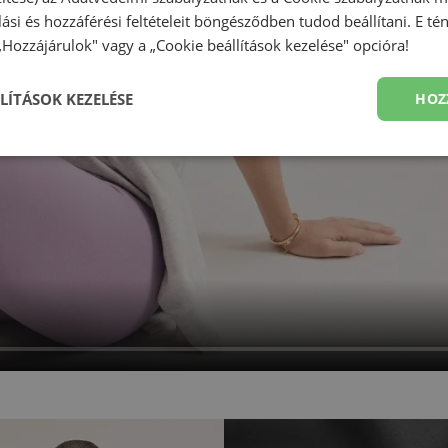
olási és hozzáférési feltételeit böngésződben tudod beállítani. E t
 „Hozzájárulok" vagy a „Cookie beállítások kezelése" opcióra!
LÍTÁSOK KEZELÉSE
HOZ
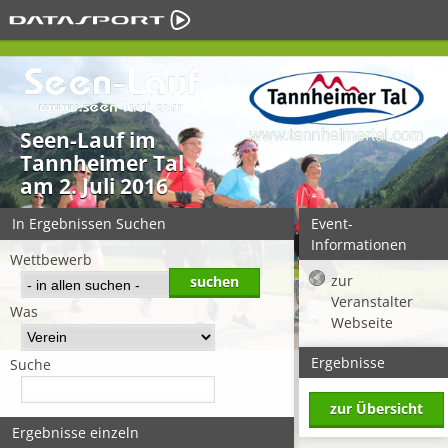
Seen-Lauf im
Tannheimer Tal
am 2. Juli 2016
In Ergebnissen Suchen
Event-
Informationen
Wettbewerb
zur
Veranstalter
Was
Webseite
Ergebnisse
Suche
zur Übersicht
Ergebnisse einzeln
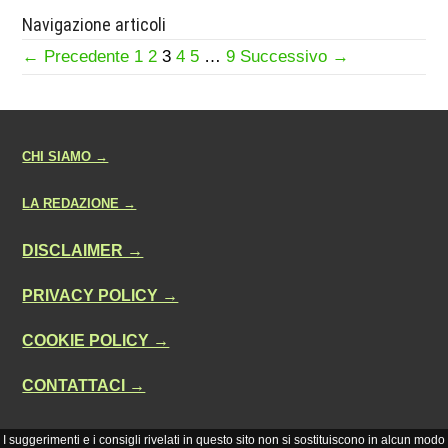
Navigazione articoli
← Precedente
1
2
3
4
5
…
9
Successivo →
CHI SIAMO →
LA REDAZIONE →
DISCLAIMER →
PRIVACY POLICY →
COOKIE POLICY →
CONTATTACI →
I suggerimenti e i consigli rivelati in questo sito non si sostituiscono in alcun modo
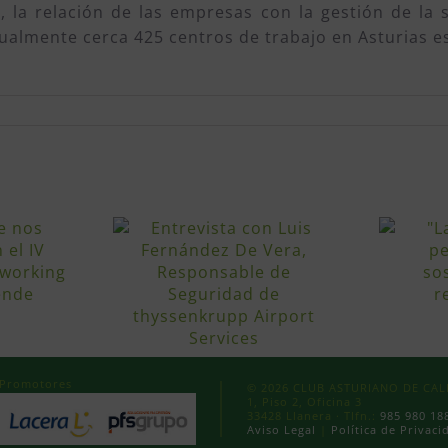
-, la relación de las empresas con la gestión de la
almente cerca 425 centros de trabajo en Asturias es
Promotores
© 2026 CLUB ASTURIANO DE CALID
1, Piso 2, Oficina 3
33428 Llanera · Tlfn.:
985 980 18
Aviso Legal
|
Política de Privaci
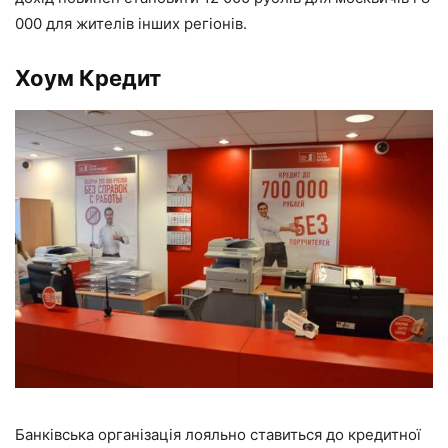
000 для жителів інших регіонів.
Хоум Кредит
Банківська організація лояльно ставиться до кредитної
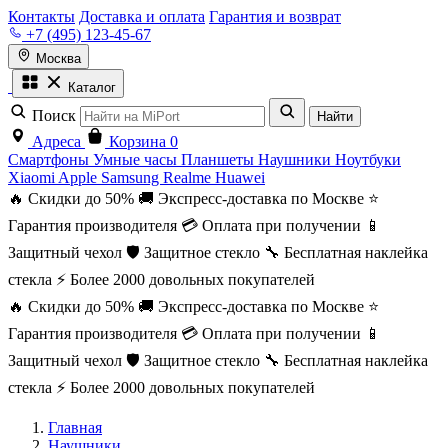
Контакты
Доставка и оплата
Гарантия и возврат
+7 (495) 123-45-67
Москва
Каталог
Поиск
Найти
Адреса
Корзина
0
Смартфоны
Умные часы
Планшеты
Наушники
Ноутбуки
Xiaomi
Apple
Samsung
Realme
Huawei
🔥 Скидки до 50%
🚚 Экспресс-доставка по Москве
⭐
Гарантия производителя
💳 Оплата при получении
📱
Защитный чехол
🛡️ Защитное стекло
🔧 Бесплатная наклейка
стекла
⚡ Более 2000 довольных покупателей
🔥 Скидки до 50%
🚚 Экспресс-доставка по Москве
⭐
Гарантия производителя
💳 Оплата при получении
📱
Защитный чехол
🛡️ Защитное стекло
🔧 Бесплатная наклейка
стекла
⚡ Более 2000 довольных покупателей
Главная
Наушники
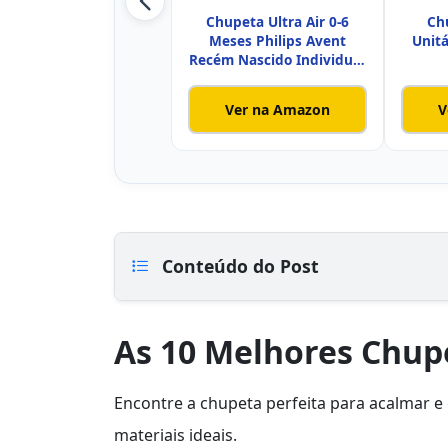
Chupeta Ultra Air 0-6
Ch
Meses Philips Avent
Unitá
Recém Nascido Individual
Dec
Ver na Amazon
V
Conteúdo do Post
As 10 Melhores Chup
Encontre a chupeta perfeita para acalmar e
materiais ideais.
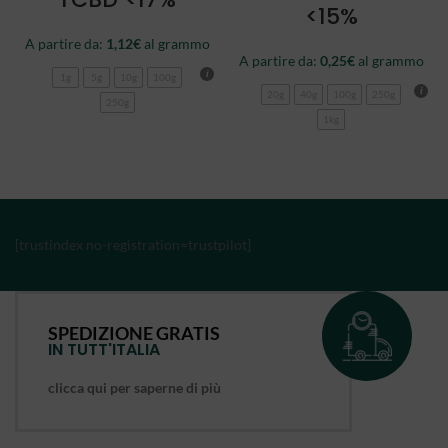
<15%
A partire da:
1,12
€
al grammo
A partire da:
0,25
€
al grammo
1g
5g
10g
100g
20g
40g
100g
250g
250g
1kg
[trustindex no-registration=trustpilot]
SPEDIZIONE GRATIS
IN TUTT'ITALIA
clicca qui per saperne di più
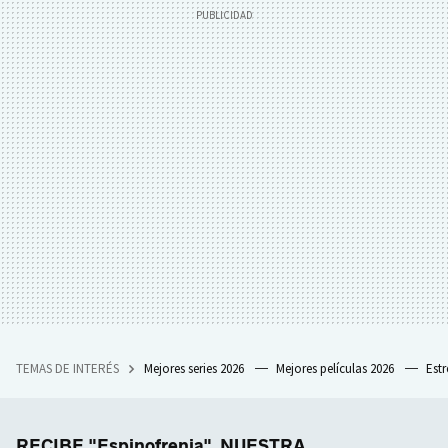
TEMAS DE INTERÉS
Mejores series 2026
Mejores películas 2026
Est
RECIBE "Espinofrenia", NUESTRA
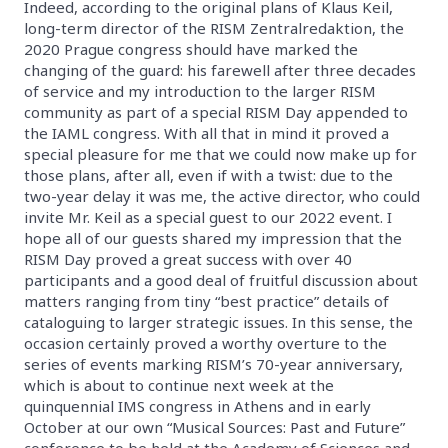
Indeed, according to the original plans of Klaus Keil,
long-term director of the RISM Zentralredaktion, the
2020 Prague congress should have marked the
changing of the guard: his farewell after three decades
of service and my introduction to the larger RISM
community as part of a special RISM Day appended to
the IAML congress. With all that in mind it proved a
special pleasure for me that we could now make up for
those plans, after all, even if with a twist: due to the
two-year delay it was me, the active director, who could
invite Mr. Keil as a special guest to our 2022 event. I
hope all of our guests shared my impression that the
RISM Day proved a great success with over 40
participants and a good deal of fruitful discussion about
matters ranging from tiny “best practice” details of
cataloguing to larger strategic issues. In this sense, the
occasion certainly proved a worthy overture to the
series of events marking RISM’s 70-year anniversary,
which is about to continue next week at the
quinquennial IMS congress in Athens and in early
October at our own “Musical Sources: Past and Future”
conference to be held at the Academy of Sciences and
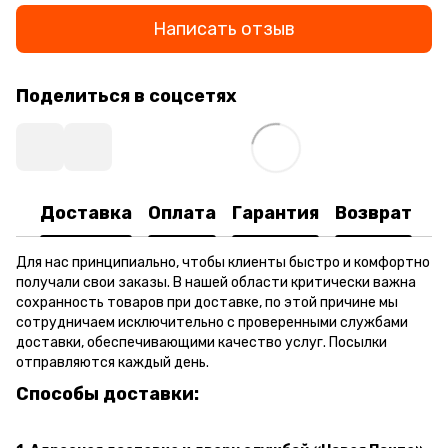
Написать отзыв
Поделиться в соцсетях
Доставка
Оплата
Гарантия
Возврат
Для нас принципиально, чтобы клиенты быстро и комфортно
получали свои заказы. В нашей области критически важна
сохранность товаров при доставке, по этой причине мы
сотрудничаем исключительно с проверенными службами
доставки, обеспечивающими качество услуг. Посылки
отправляются каждый день.
Способы доставки:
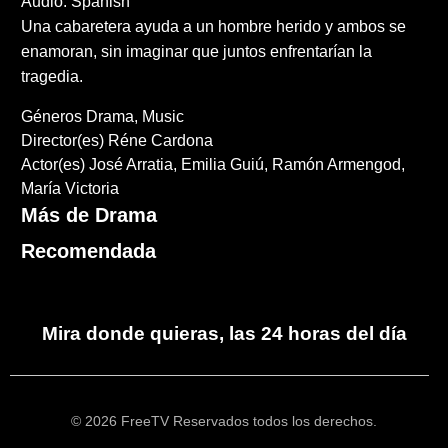
Audio: Spanish
Una cabaretera ayuda a un hombre herido y ambos se
enamoran, sin imaginar que juntos enfrentarían la
tragedia.
Géneros
Drama
Music
Director(es)
Réne Cardona
Actor(es)
José Arratia
Emilia Guiú
Ramón Armengod
María Victoria
Más de Drama
Recomendada
Mira donde quieras, las 24 horas del día
© 2026 FreeTV Reservados todos los derechos.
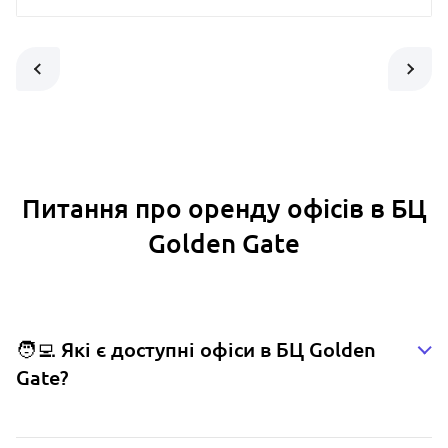
Питання про оренду офісів в БЦ
Golden Gate
🧑‍💻 Які є доступні офіси в БЦ Golden
Gate?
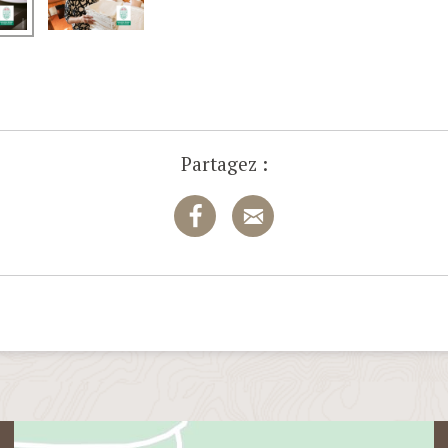
Partagez :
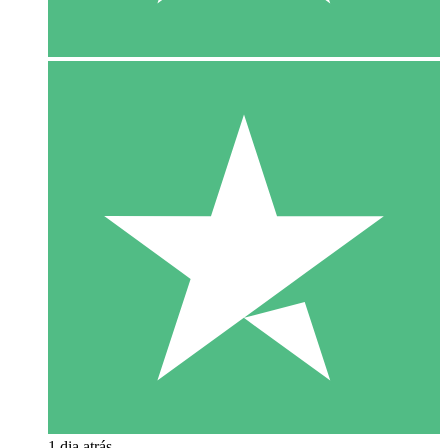
1 dia atrás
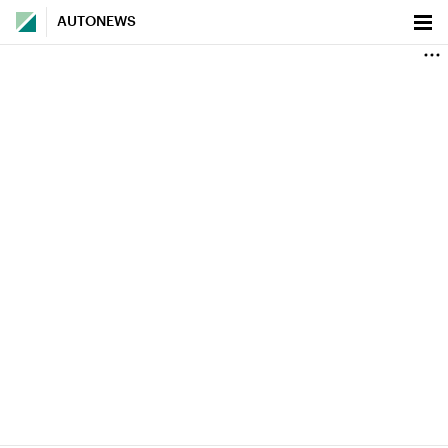
AUTONEWS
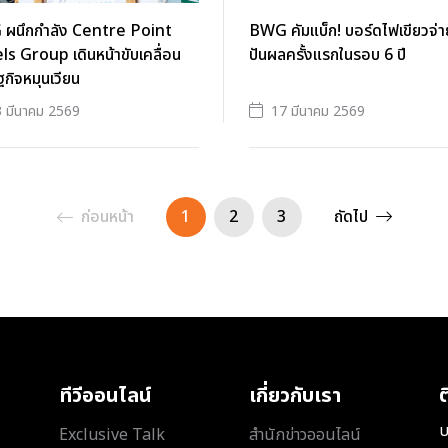
ผนึกกำลัง Centre Point
BWG คัมแบ็ก! บอร์ดไฟเขียวจ่า
s Group เดินหน้าขับเคลื่อน
ปันผลครั้งแรกในรอบ 6 ปี
กิจหมุนเวียน
 มีนาคม 2569
17 มีนาคม 2569
ก่อนหน้า
1
2
3
ถัดไป
ทีวีออนไลน์
เกี่ยวกับเรา
ต
บ
Exclusive Talk
สำนักข่าวออนไลน์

——

EXERCISE BRIEF:
Take the listing above and restate it word for word, without its pictures.

EXERCISE ANSWER:
olási és hozzáférési feltételeit böngésződben tudod beállítani. E t
 „Hozzájárulok" vagy a „Cookie beállítások kezelése" opcióra!
LÍTÁSOK KEZELÉSE
HOZ
Seen-Lauf im
Tannheimer Tal
am 2. Juli 2016
In Ergebnissen Suchen
Event-
Informationen
Wettbewerb
zur
Veranstalter
Was
Webseite
Ergebnisse
Suche
zur Übersicht
Ergebnisse einzeln
Navigazione articoli
← Precedente
1
2
3
4
5
…
9
Successivo →
CHI SIAMO →
LA REDAZIONE →
DISCLAIMER →
PRIVACY POLICY →
COOKIE POLICY →
CONTATTACI →
I suggerimenti e i consigli rivelati in questo sito non si sostituiscono in alcun modo
-, la relación de las empresas con la gestión de la
almente cerca 425 centros de trabajo en Asturias es
Promotores
© 2026 CLUB ASTURIANO DE CALID
1, Piso 2, Oficina 3
33428 Llanera · Tlfn.:
985 980 18
Aviso Legal
|
Política de Privaci
000 для жителів інших регіонів.
Хоум Кредит
Банківська організація лояльно ставиться до кредитної
Контакты
Доставка и оплата
Гарантия и возврат
+7 (495) 123-45-67
Москва
Каталог
Поиск
Найти
Адреса
Корзина
0
Смартфоны
Умные часы
Планшеты
Наушники
Ноутбуки
Xiaomi
Apple
Samsung
Realme
Huawei
🔥 Скидки до 50%
🚚 Экспресс-доставка по Москве
⭐
Гарантия производителя
💳 Оплата при получении
📱
Защитный чехол
🛡️ Защитное стекло
🔧 Бесплатная наклейка
стекла
⚡ Более 2000 довольных покупателей
🔥 Скидки до 50%
🚚 Экспресс-доставка по Москве
⭐
Гарантия производителя
💳 Оплата при получении
📱
Защитный чехол
🛡️ Защитное стекло
🔧 Бесплатная наклейка
стекла
⚡ Более 2000 довольных покупателей
Главная
Наушники
Chupeta Ultra Air 0-6
Ch
Meses Philips Avent
Unitá
Recém Nascido Individual
Dec
Ver na Amazon
V
Conteúdo do Post
As 10 Melhores Chup
Encontre a chupeta perfeita para acalmar e
materiais ideais.
<15%
A partire da:
1,12
€
al grammo
A partire da:
0,25
€
al grammo
1g
5g
10g
100g
20g
40g
100g
250g
250g
1kg
[trustindex no-registration=trustpilot]
SPEDIZIONE GRATIS
IN TUTT'ITALIA
clicca qui per saperne di più
TEMAS DE INTERÉS
Mejores series 2026
Mejores películas 2026
Est
RECIBE "Espinofrenia", NUESTRA
Indeed, according to the original plans of Klaus Keil,
long-term director of the RISM Zentralredaktion, the
2020 Prague congress should have marked the
changing of the guard: his farewell after three decades
of service and my introduction to the larger RISM
community as part of a special RISM Day appended to
the IAML congress. With all that in mind it proved a
special pleasure for me that we could now make up for
those plans, after all, even if with a twist: due to the
two-year delay it was me, the active director, who could
invite Mr. Keil as a special guest to our 2022 event. I
hope all of our guests shared my impression that the
RISM Day proved a great success with over 40
participants and a good deal of fruitful discussion about
matters ranging from tiny “best practice” details of
cataloguing to larger strategic issues. In this sense, the
occasion certainly proved a worthy overture to the
series of events marking RISM’s 70-year anniversary,
which is about to continue next week at the
quinquennial IMS congress in Athens and in early
October at our own “Musical Sources: Past and Future”
conference to be held at the Academy of Sciences and
Написать отзыв
Поделиться в соцсетях
Доставка
Оплата
Гарантия
Возврат
Для нас принципиально, чтобы клиенты быстро и комфортно
получали свои заказы. В нашей области критически важна
сохранность товаров при доставке, по этой причине мы
сотрудничаем исключительно с проверенными службами
доставки, обеспечивающими качество услуг. Посылки
отправляются каждый день.
Способы доставки:
Audio: Spanish
Una cabaretera ayuda a un hombre herido y ambos se
enamoran, sin imaginar que juntos enfrentarían la
tragedia.
Géneros
Drama
Music
Director(es)
Réne Cardona
Actor(es)
José Arratia
Emilia Guiú
Ramón Armengod
María Victoria
Más de Drama
Recomendada
Mira donde quieras, las 24 horas del día
© 2026 FreeTV Reservados todos los derechos.
Питання про оренду офісів в БЦ
Golden Gate
🧑‍💻 Які є доступні офіси в БЦ Golden
Gate?
Partagez :
1 dia atrás
AUTONEWS
ผนึกกำลัง Centre Point
BWG คัมแบ็ก! บอร์ดไฟเขียวจ่า
s Group เดินหน้าขับเคลื่อน
ปันผลครั้งแรกในรอบ 6 ปี
กิจหมุนเวียน
 มีนาคม 2569
17 มีนาคม 2569
ก่อนหน้า
1
2
3
ถัดไป
ทีวีออนไลน์
เกี่ยวกับเรา
ต
บ
Exclusive Talk
สำนักข่าวออนไลน์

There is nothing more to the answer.